Cronbach’s α reliability coefficient is another value commonly used to determine scale reliability. Cronbach’s α coefficients between 0.00 and 0.40 indicate unreliability, 0.40–0.60 indicate low reliability, 0.60–0.80 indicate moderate reliability, and 0.80–1.00 indicate high reliability. Reference Jonhson and Christensen17 Cronbach’s α was 0.89, and the reliability of the subscales ranged between 0.74 and 0.87 in the original scale. Reference Arter, Miller, Bakas and Cooper6 In this study, Cronbach’s α coefficient of the scale was extremely reliable.
Study limitations
During the COVID-19 pandemic, data were collected online. Test–retest analysis could not be performed because the same person could not reach the second time after a 15-day interval. The small sample size of this study is one of its limitations. Due to the pandemic, it was difficult to find nurses who voluntarily participated in this study. Therefore, these findings cannot be generalised. Further research with a larger sample size is warranted.
Conclusion
A reliable and valid measure is required to adequately intervene and improve the quality of developmental care. As a result of the study, the Turkish form of the scale was found to be valid and reliable. In Turkey, a scale to assess the quality of developmental care for newborns with CHD is now available. The scale can be used to identify developmental care methods in which nurses are ineffective so that necessary interventions can be planned. The use of this scale could improve the performance of neonatal intensive care nurses in providing developmental care to newborns with CHD as well as the quality of care.

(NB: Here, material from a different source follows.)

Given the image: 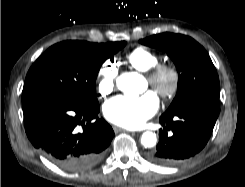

Neonatal intensive care nurses should be aware that quality developmental care can improve the neurodevelopmental outcomes of newborns with heart disease.
Acknowledgements
We would like to thank the nursing staff for their collaboration. We would like to thank the Ege University Department of Biostatistics for statistical analysis. We are grateful to the Ege University Planning and Monitoring Coordination of Organizational Development and Directorate of Library and Documentation for their support in editing and proofreading this study.
Financial support
This research did not receive any specific grants from funding agencies in the public, commercial, or not-for-profit sectors.
Competing interests
The authors declare no potential conflicts of interest with respect to the research, authorship, or publication of this article.
Ethical standard
The study was approved by the Ege University Medical Research Ethics Committee of the Faculty of Medicine (decision number: 21-3.1/21, approval date: 18 March 2021). The nurses were informed about the study and provided written informed consent. All procedures performed in studies involving human participants were by the ethical standards of the institutional and/or national research committee and with the 1964 Helsinki Declaration and its later amendments or comparable ethical standards.